Además, en Europa quieren saber si la compra podría llevar a que quienes licencian los desarrollos de ARM en la actualidad opten por ya no hacerlo, argumentando preocupaciones relacionadas al uso de información sensible a la que NVIDIA —su competidor— podría tener acceso. Vale destacar que, en su momento, la empresa británica manifestó que utilizaría un "cortafuegos" para evitar que esto suceda y se mantenga la confidencialidad; sin embargo, nunca está dicha la última palabra.

La Comisión Europea también quiere saber si es posible que NVIDIA redireccione el presupuesto dedicado por ARM en investigación y desarrollo. Esto podría usarse para favorecer a productos que les resulten económicamente más beneficiosos. Y, en simultáneo, podrían llevar a que proyectos relacionados con otras propiedades intelectuales pierdan impulso.

NVIDIA deberá esperar al menos hasta marzo de 2022 para saber si puede comprar ARM

Foto: David Ortiz | Hipertextual.

Los reguladores reconocen que NVIDIA ha ofrecido concesiones y compromisos para facilitar la aprobación de la compra de ARM, sin embargo los consideran insuficientes. Por ello, ahora la Comisión Europea tendrá un período de 90 días hábiles para estipular si aprueba o no la adquisición. La decisión final se conocerá el 15 de marzo de 2022.

Sin embargo, no solo la Unión Europea ha expresado su preocupación sobre este tema. Recordemos que el Reino Unido intervino la compra y se ha mostrado reticente frente al panorama que —considera— provocaría este negocio. Por dicho motivo, alegan motivos similares a los de la Comisión para llevar a cabo su propia investigación.

A esto se le suma que la compra que propone NVIDIA también debe recibir aprobación en China. Y todo esto se da en un marco repleto de objeciones, tanto de las grandes tecnológicas como de referentes de la propia ARM.

Con respecto a la investigación, la comisaria europea de Competencia, Margrethe Vestager, manifestó lo siguiente:

Los semiconductores están en todas partes en los productos y dispositivos que usamos todos los días, así como en infraestructuras tales como los centros de datos.
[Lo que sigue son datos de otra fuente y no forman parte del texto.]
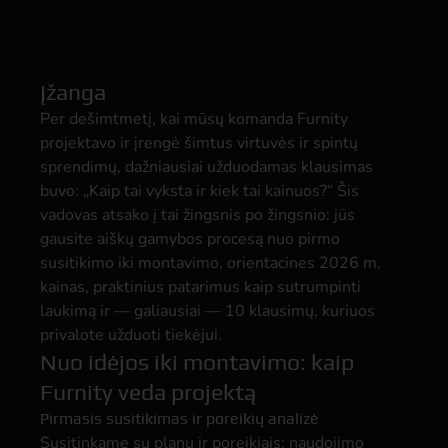
Įžanga
Per dešimtmetį, kai mūsų komanda Furnity
projektavo ir įrengė šimtus virtuvės ir spintų
sprendimų, dažniausiai užduodamas klausimas
buvo: „Kaip tai vyksta ir kiek tai kainuos?“ Šis
vadovas atsako į tai žingsnis po žingsnio: jūs
gausite aiškų gamybos procesą nuo pirmo
susitikimo iki montavimo, orientacines 2026 m.
kainas, praktinius patarimus kaip sutrumpinti
laukimą ir — galiausiai — 10 klausimų, kuriuos
privalote užduoti tiekėjui.
Nuo idėjos iki montavimo: kaip
Furnity veda projektą
Pirmasis susitikimas ir poreikių analizė
Susitinkame su planu ir poreikiais: naudojimo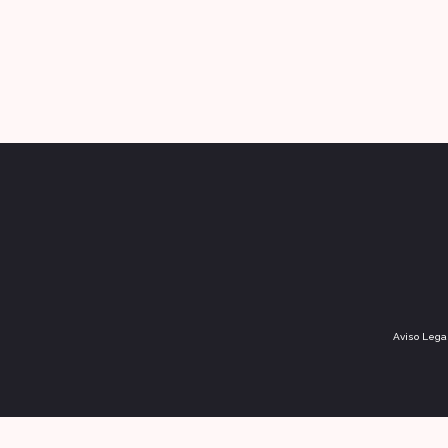
Aviso Lega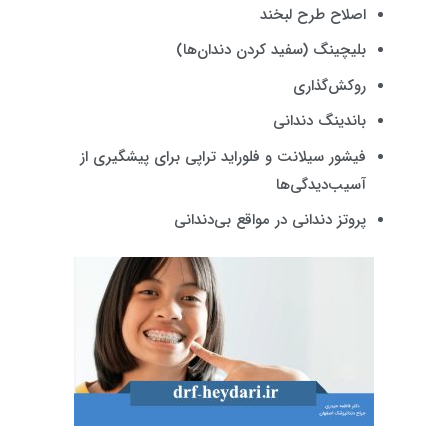
اصلاح طرح لبخند
بلیچینگ (سفید کردن دندان‌ها)
روکش‌گذاری
باندینگ دندانی
فیشور سیلانت و فلوراید تراپی برای پیشگیری از
آسیب‌دیدگی‌ها
پروتز دندانی در مواقع بی‌دندانی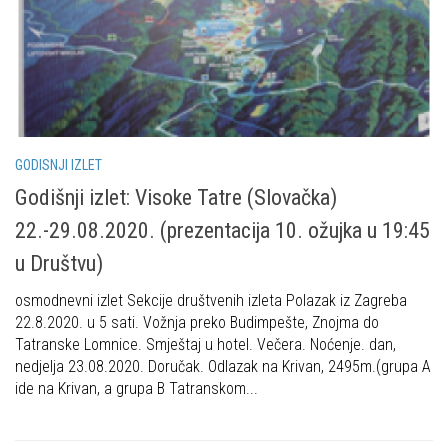
GODISNJI IZLET
Godišnji izlet: Visoke Tatre (Slovačka)
22.-29.08.2020. (prezentacija 10. ožujka u 19:45
u Društvu)
osmodnevni izlet Sekcije društvenih izleta Polazak iz Zagreba
22.8.2020. u 5 sati. Vožnja preko Budimpešte, Znojma do
Tatranske Lomnice. Smještaj u hotel. Večera. Noćenje. dan,
nedjelja 23.08.2020. Doručak. Odlazak na Krivan, 2495m.(grupa A
ide na Krivan, a grupa B Tatranskom...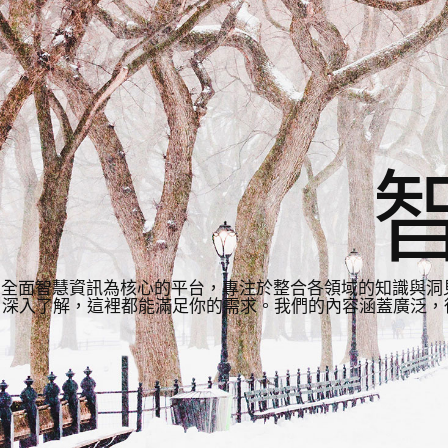
全面智慧資訊為核心的平台，專注於整合各領域的知識與洞
深入了解，這裡都能滿足你的需求。我們的內容涵蓋廣泛，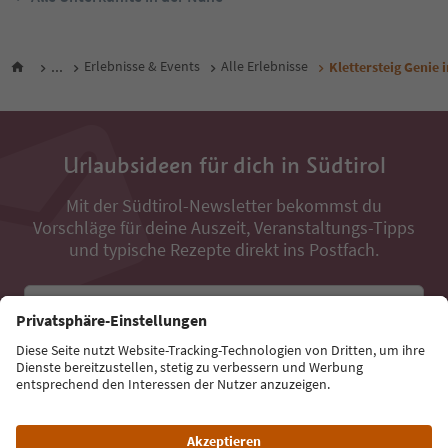
...
Erlebnisse & Events
Alle Erlebnisse
Klettersteig Genie 
Urlaubsideen für dich in Südtirol
Mit der Südtirol-Newsletter bekommst du
Vorschläge für deine Auszeit, Veranstaltungs-Tipps
und typische Rezepte direkt ins Postfach.
E-Mail Adresse
Jetzt anmelden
Si bien ARM y NVIDIA no compiten directamente, la propiedad intelectual de ARM es un insumo importante en productos que compiten con los de NVIDIA; por ejemplo, en centros de datos, automotores, y el internet de las cosas. [...] Nuestra investigación tiene como objetivo garantizar que las empresas activas en Europa continúen teniendo acceso efectivo a la tecnología necesaria para producir productos semiconductores de última generación a precios competitivos.

Por lo pronto, NVIDIA deberá seguir al aguardo de novedades. Su intención era cerrar la compra de ARM en un máximo de 18 meses, período que justamente se cumple en marzo de 2022. Si los estadounidenses consiguen el visto bueno de la Unión Europea, podría significar un impulso importante para lograrlo también en otras partes del mundo.